Simulated features which serve as input to 20/20+ can also be generated.

$ mut_annotate \
     --summary \
     -n 1 \
     -i genes.fa \
     -b genes.bed \
     -m mutations.txt \
     -p 10 \
     -c 1.5 \
     -o summary_output.txt

FAQ

Who should I contact if I encounter a problem?

If you believe your problem may be encountered by other users, please post the question on biostars. Check to make sure your question has not been already answered by looking at posts with the tag prob2020. Otherwise, create a new post with the prob2020 tag. We will be checking biostars for questions. You may also contact me directly at ctokheim AT jhu dot edu.

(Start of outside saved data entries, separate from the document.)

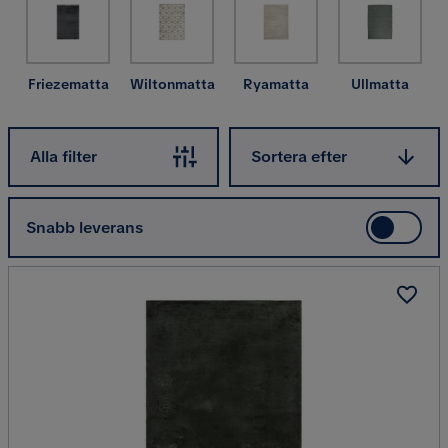
Friezematta
Wiltonmatta
Ryamatta
Ullmatta
Sortera efter
Alla filter
Sortera efter
Snabb leverans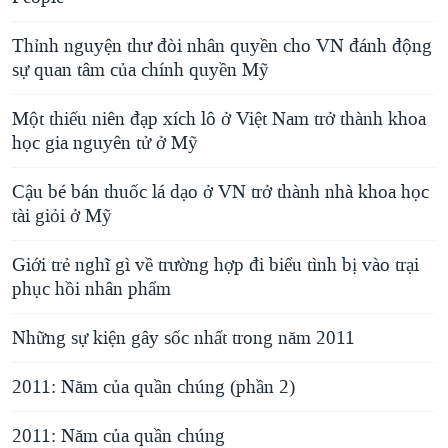
Thỉnh nguyện thư đòi nhân quyền cho VN đánh động
sự quan tâm của chính quyền Mỹ
Một thiếu niên đạp xích lô ở Việt Nam trở thành khoa
học gia nguyên tử ở Mỹ
Cậu bé bán thuốc lá dạo ở VN trở thành nhà khoa học
tài giỏi ở Mỹ
Giới trẻ nghĩ gì về trường hợp đi biểu tình bị vào trại
phục hồi nhân phẩm
Những sự kiện gây sốc nhất trong năm 2011
2011: Năm của quần chúng (phần 2)
2011: Năm của quần chúng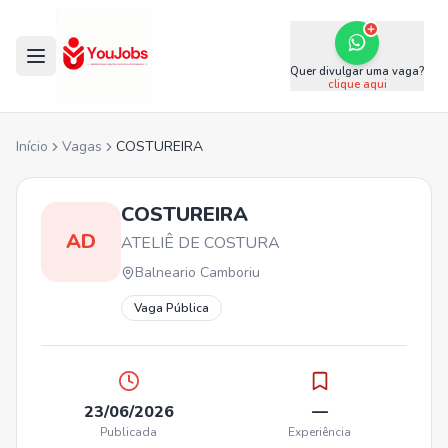
Quer divulgar uma vaga?
clique aqui
Início
Vagas
COSTUREIRA
COSTUREIRA
AD
ATELIÊ DE COSTURA
Balneario Camboriu
Vaga Pública
23/06/2026
—
Publicada
Experiência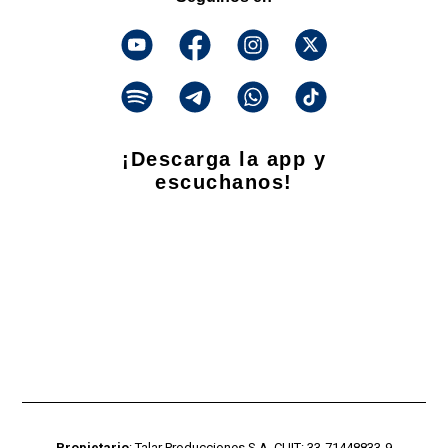
¡Descarga la app y
escuchanos!
Propietario
: Talar Producciones S.A. CUIT: 33-71448833-9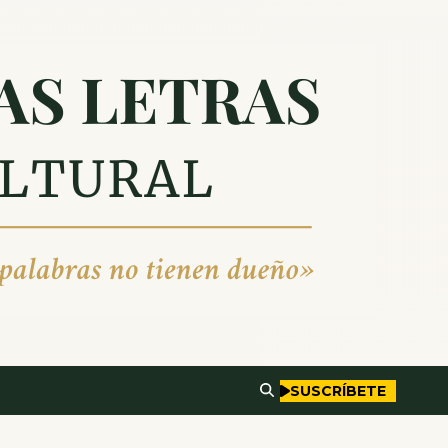
SUSCRÍBETE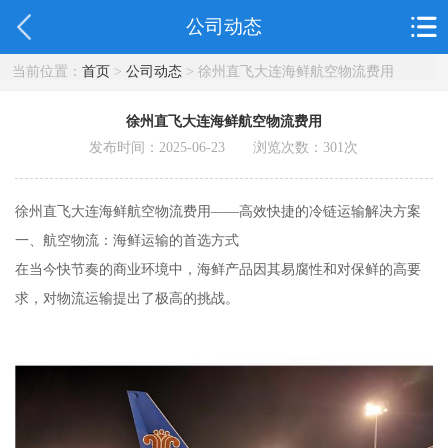
公司动态
当前位置：
首页
>
公司动态
> 徐州直飞大连海鲜航空物流费用
徐州直飞大连海鲜航空物流费用
发布时间：2025-06-23 浏览次数：
301
次
徐州直飞大连海鲜航空物流费用——高效快捷的冷链运输解决方案
一、航空物流：海鲜运输的首选方式
在当今快节奏的商业环境中，海鲜产品因其易腐性和对保鲜的高要
求，对物流运输提出了极高的挑战。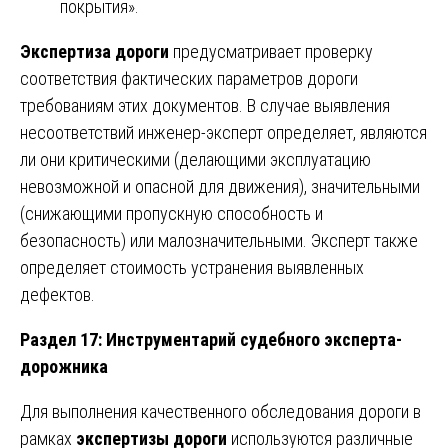
покрытия».
Экспертиза дороги
предусматривает проверку
соответствия фактических параметров дороги
требованиям этих документов. В случае выявления
несоответствий инженер-эксперт определяет, являются
ли они критическими (делающими эксплуатацию
невозможной и опасной для движения), значительными
(снижающими пропускную способность и
безопасность) или малозначительными. Эксперт также
определяет стоимость устранения выявленных
дефектов.
Раздел 17: Инструментарий судебного эксперта-
дорожника
Для выполнения качественного обследования дороги в
рамках
экспертизы дороги
используются различные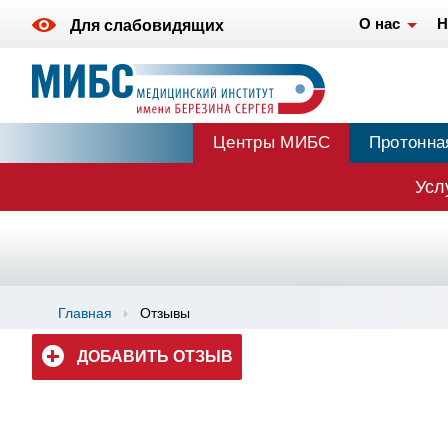
О нас
Н
Для слабовидящих
Центры МИБС
Протонна
Усл
Главная
Отзывы
ДОБАВИТЬ ОТЗЫВ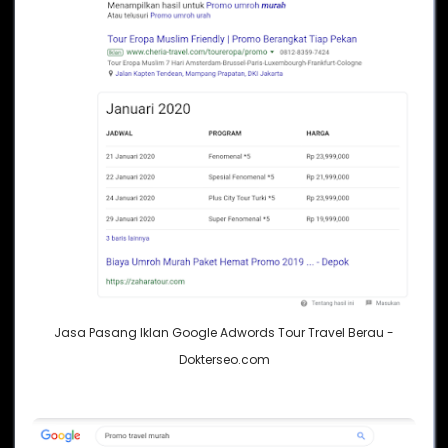
Jasa Pasang Iklan Google Adwords Tour Travel Berau -
Dokterseo.com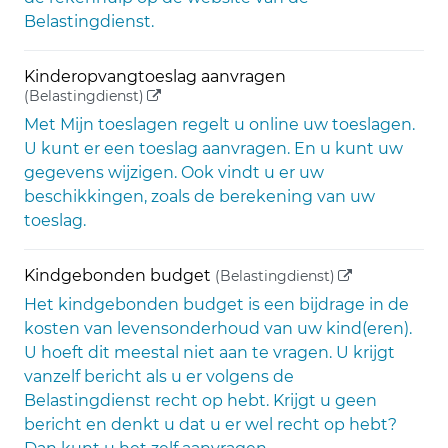
Belastingdienst.
Kinderopvangtoeslag aanvragen
(externe link)
(Belastingdienst)
Met Mijn toeslagen regelt u online uw toeslagen.
U kunt er een toeslag aanvragen. En u kunt uw
gegevens wijzigen. Ook vindt u er uw
beschikkingen, zoals de berekening van uw
toeslag.
(externe link)
Kindgebonden budget
(Belastingdienst)
Het kindgebonden budget is een bijdrage in de
kosten van levensonderhoud van uw kind(eren).
U hoeft dit meestal niet aan te vragen. U krijgt
vanzelf bericht als u er volgens de
Belastingdienst recht op hebt. Krijgt u geen
bericht en denkt u dat u er wel recht op hebt?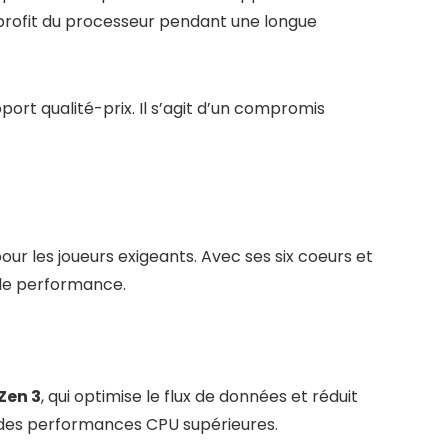
 profit du processeur pendant une longue
ort qualité-prix. Il s’agit d’un compromis
r les joueurs exigeants. Avec ses six coeurs et
 de performance.
Zen 3
, qui optimise le flux de données et réduit
i des performances CPU supérieures.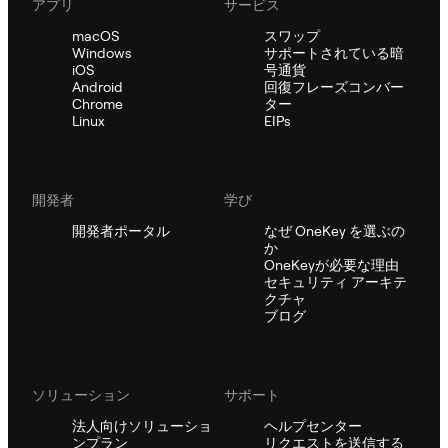
アプリ
サービス
macOS
スワップ
Windows
サポートされている暗
iOS
号通貨
Android
回復フレーズコンバー
Chrome
ター
Linux
EIPs
開発者
学び
開発者ポータル
なぜ OneKey を選ぶの
か
OneKeyが必要な理由
セキュリティ アーキテ
クチャ
ブログ
ソリューション
サポート
法人向けソリューショ
ヘルプセンター
ンプラン
リクエストを送信する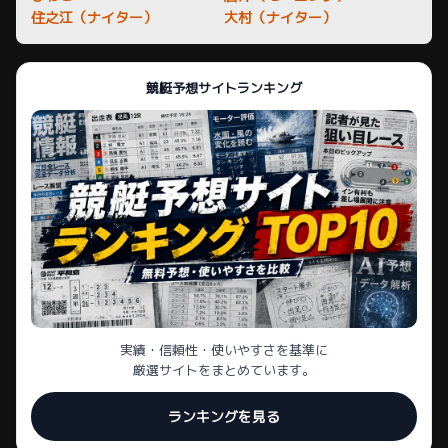
住之江（ナイター）
大村（ナイター）
競艇予想サイトランキング
実績・信頼性・使いやすさを基準に
厳選サイトをまとめています。
ランキングを見る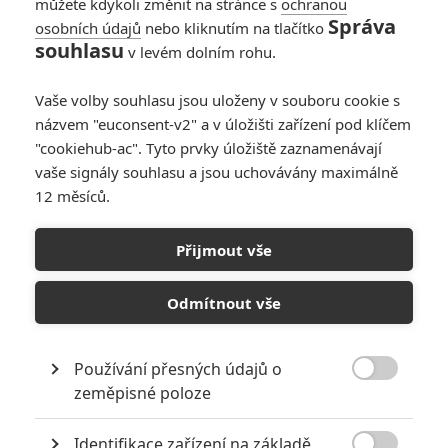
můžete kdykoli změnit na stránce s
turecký vpád do Evropy. Přesto
ochranou
Správa
ho dnes vnímáme především
osobních údajů
nebo kliknutím na tlačítko
jako jedno z největších monster,
souhlasu
v levém dolním rohu.
jaké lidská mytologie stvořila. Řeč
je o hraběti Drákulovi, krvelačném vládci Transylvánie. Režisér
Vaše volby souhlasu jsou uloženy v souboru cookie s
Gary Shore se rozhodl tuhle postavu alespoň částečně
názvem "euconsent-v2" a v úložišti zařízení pod klíčem
rehabilitovat, a tak místo tradičního hororu vzniklo výpravné
"cookiehub-ac". Tyto prvky úložiště zaznamenávají
historické fantasy, které potvrzuje, že cestu do pekel obvykle dláždí
jen ty nejlepší úmysly.
vaše signály souhlasu a jsou uchovávány maximálně
12 měsíců.
Články o filmu Drákula:
Přijmout vše
Neznámá legenda
Odmítnout vše
Frankenstein a
Drákula: Tvůrci
Používání přesných údajů o
Neviditelného muže

zeměpisné poloze
mají zálusk na další
monstra
Identifikace zařízení na základě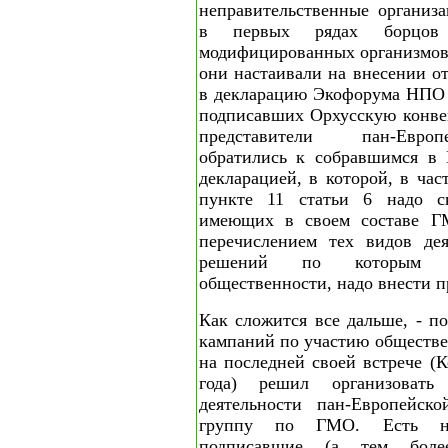
неправительственные организ
в первых рядах борцов 
модифицированных организмов.
они настаивали на внесении о
в декларацию Экофорума НПО к
подписавших Орхусскую конве
представители пан-Евро
обратились к собравшимся в
декларацией, в которой, в час
пункте 11 статьи 6 надо ск
имеющих в своем составе Г
перечислением тех видов дея
решений по которым н
общественности, надо внести п
Как сложится все дальше, - п
кампаний по участию обществ
на последней своей встрече (К
года) решил организоват
деятельности пан-Европейск
группу по ГМО. Есть на
подписавшие (а тем более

What python version should I use?

We recommend using python 3.6, as the package has been extensively tested on this version of python.

Citation

Collin J. Tokheim, Nickolas Papadopoulos, Kenneth W. Kinzler, Bert Vogelstein, and Rachel Karchin. Evaluating the evaluation of cancer driver genes. PNAS 2016 ; published ahead of print November 22, 2016, doi:10.1073/pnas.1616440113

If you use the hotmaps1d command to find codons were missense mutations are significantly clustered, please cite the HotMAPS paper:

Tokheim C, Bhattacharya R, Niknafs N, Gygax DM, Kim R, Ryan M, Masica DL, Karchin R (2016) Exome-scale discovery of hotspot mutation regions in human cancer using 3D protein structure Cancer Research. Apr. 28.pii: canres.3190.2015.